43°30'52"N, 18°38'19"E

Foča

Miljevina, Karaman’s House

Karaman’s house in Miljevina near Foča is named after its prewar owner Nusret Karaman. The house had two floors and two entrances. The ground floor consisted of a living room, bathroom and kitchen, while the upper floor had three rooms. The house was not quite finished and not furnished. Many apartments and houses where women were imprisoned were used as brothels, ‘managed’ and logistically organised by groups of soldiers, mostly members of paramilitary formations. This house was set up as a brothel in early August 1992 after Dragoljub Kunarac brought four women from the house on Osmana Áikica Street in Foča, house number 16, and handed them over to Pero Elez, commander of the Miljevina battalion. Its headquarters were in the hotel in Miljevina—very close to Karaman’s house.
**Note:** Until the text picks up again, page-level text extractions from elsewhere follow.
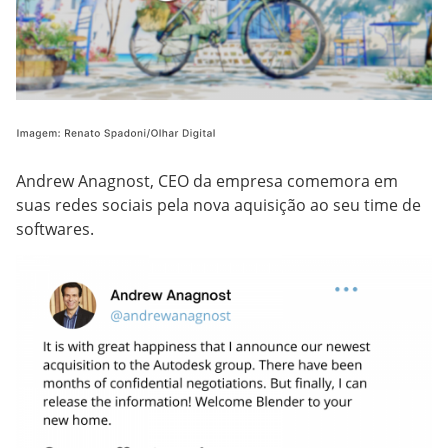
Andrew Anagnost, CEO da empresa comemora em
suas redes sociais pela nova aquisição ao seu time de
softwares.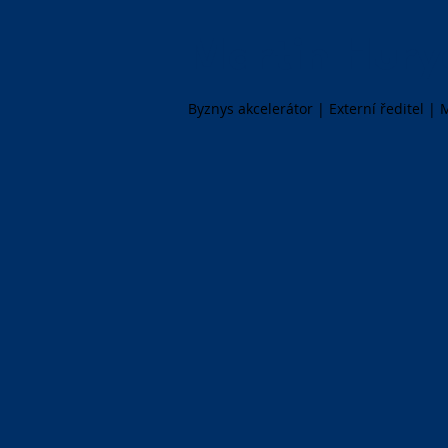
Martin Hury
Byznys akcelerátor | Externí ředitel |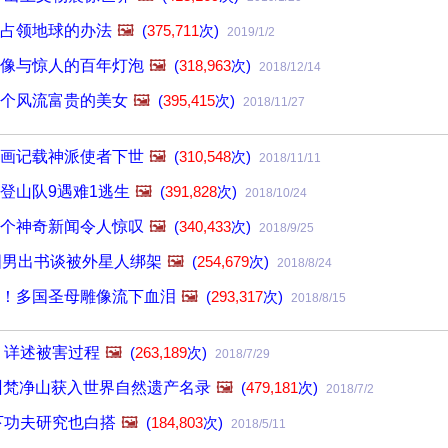
占领地球的办法
🖼️
(
375,711
次)
2019/1/2
像与惊人的百年灯泡
🖼️
(
318,963
次)
2018/12/14
个风流富贵的美女
🖼️
(
395,415
次)
2018/11/27
画记载神派使者下世
🖼️
(
310,548
次)
2018/11/11
登山队9遇难1逃生
🖼️
(
391,828
次)
2018/10/24
个神奇新闻令人惊叹
🖼️
(
340,433
次)
2018/9/25
国男出书谈被外星人绑架
🖼️
(
254,679
次)
2018/8/24
！多国圣母雕像流下血泪
🖼️
(
293,317
次)
2018/8/15
 详述被害过程
🖼️
(
263,189
次)
2018/7/29
州梵净山获入世界自然遗产名录
🖼️
(
479,181
次)
2018/7/2
下功夫研究也白搭
🖼️
(
184,803
次)
2018/5/11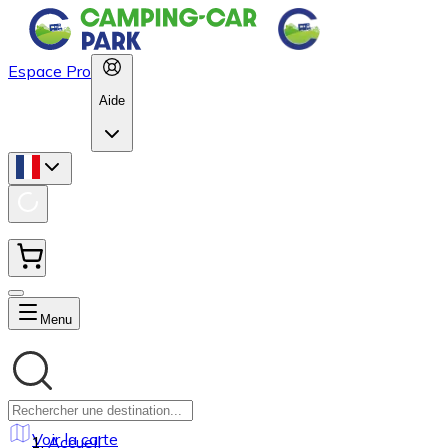
Espace Pro
Aide
Menu
Voir la carte
Accueil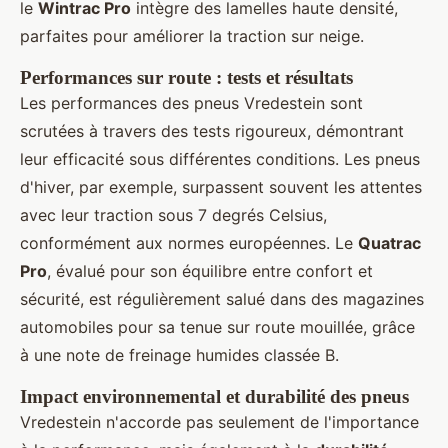
le
Wintrac Pro
intègre des lamelles haute densité,
parfaites pour améliorer la traction sur neige.
Performances sur route : tests et résultats
Les performances des pneus Vredestein sont
scrutées à travers des tests rigoureux, démontrant
leur efficacité sous différentes conditions. Les pneus
d'hiver, par exemple, surpassent souvent les attentes
avec leur traction sous 7 degrés Celsius,
conformément aux normes européennes. Le
Quatrac
Pro
, évalué pour son équilibre entre confort et
sécurité, est régulièrement salué dans des magazines
automobiles pour sa tenue sur route mouillée, grâce
à une note de freinage humides classée B.
Impact environnemental et durabilité des pneus
Vredestein n'accorde pas seulement de l'importance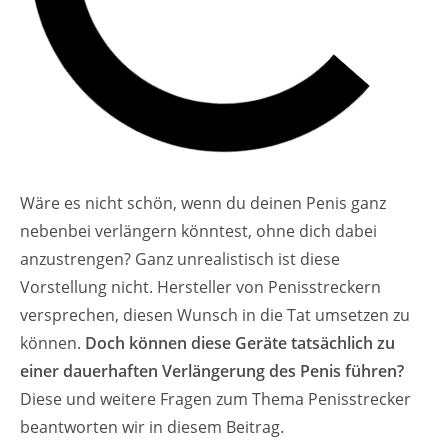
Wäre es nicht schön, wenn du deinen Penis ganz
nebenbei verlängern könntest
, ohne
dich dabei
anzustrengen? Ganz unrealistisch ist diese
Vorstellung nicht. Hersteller von Penisstreckern
versprechen,
diesen Wunsch in die Tat umsetzen zu
können.
Doch können diese Geräte tatsächlich zu
einer dauerhaften Verlängerung des Penis führen?
Diese und weitere Fragen zum Thema Penisstrecker
beantworten wir in diesem Beitrag.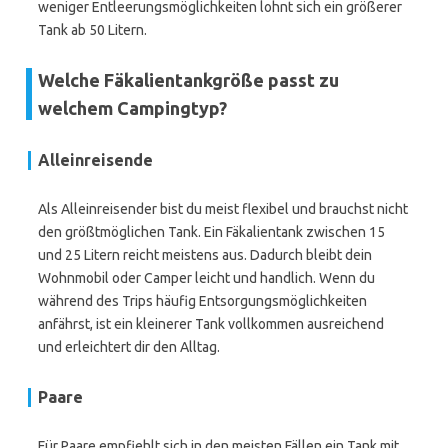
weniger Entleerungsmöglichkeiten lohnt sich ein größerer
Tank ab 50 Litern.
Welche Fäkalientankgröße passt zu
welchem Campingtyp?
Alleinreisende
Als Alleinreisender bist du meist flexibel und brauchst nicht
den größtmöglichen Tank. Ein Fäkalientank zwischen 15
und 25 Litern reicht meistens aus. Dadurch bleibt dein
Wohnmobil oder Camper leicht und handlich. Wenn du
während des Trips häufig Entsorgungsmöglichkeiten
anfährst, ist ein kleinerer Tank vollkommen ausreichend
und erleichtert dir den Alltag.
Paare
Für Paare empfiehlt sich in den meisten Fällen ein Tank mit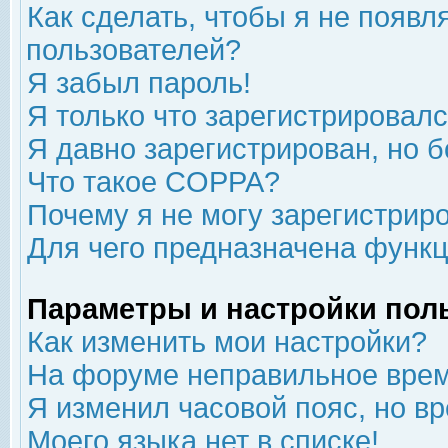
Как сделать, чтобы я не появл
пользователей?
Я забыл пароль!
Я только что зарегистрировался
Я давно зарегистрирован, но б
Что такое COPPA?
Почему я не могу зарегистрир
Для чего предназначена функц
Параметры и настройки пол
Как изменить мои настройки?
На форуме неправильное врем
Я изменил часовой пояс, но в
Моего языка нет в списке!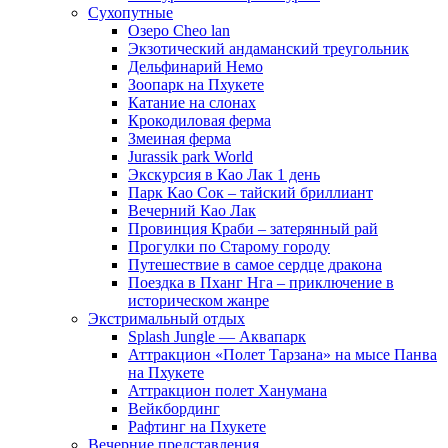
Сухопутные
Озеро Cheo lan
Экзотический андаманский треугольник
Дельфинарий Немо
Зоопарк на Пхукете
Катание на слонах
Крокодиловая ферма
Змеиная ферма
Jurassik park World
Экскурсия в Као Лак 1 день
Парк Као Сок – тайский бриллиант
Вечерний Као Лак
Провинция Краби – затерянный рай
Прогулки по Старому городу
Путешествие в самое сердце дракона
Поездка в Пханг Нга – приключение в
историческом жанре
Экстримальный отдых
Splash Jungle — Аквапарк
Аттракцион «Полет Тарзана» на мысе Панва
на Пхукете
Аттракцион полет Ханумана
Вейкбординг
Рафтинг на Пхукете
Вечерние представления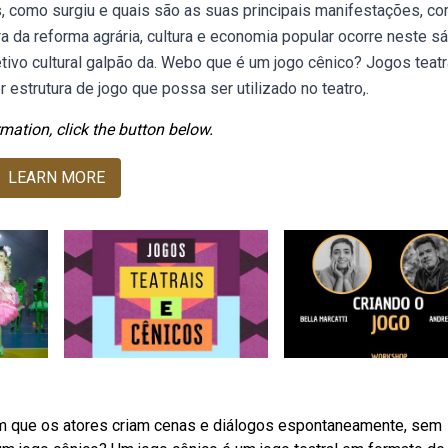
, como surgiu e quais são as suas principais manifestações, c
ra da reforma agrária, cultura e economia popular ocorre neste s
oletivo cultural galpão da. Webo que é um jogo cênico? Jogos teatr
estrutura de jogo que possa ser utilizado no teatro,.
mation, click the button below.
LEARN MORE
m que os atores criam cenas e diálogos espontaneamente, sem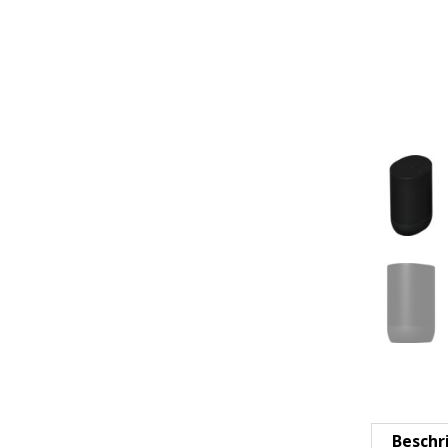
Beschr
Mostly girls, but also women from the Partizan sports hall and from the elementary school in Kalinovik were imprisoned here. The girls and women held captive could be raped by any soldier allowed into the house.

The prisoners had no medical help. Fear, frustration, insomnia and hunger were an integral part of life in Karaman’s house. These women, too, had to do housework in addition to sexual exploitation—they cooked, cleaned and served Bosnian Serb soldiers.

The soldiers often told them that they would kill them when they were done with them because they knew too much.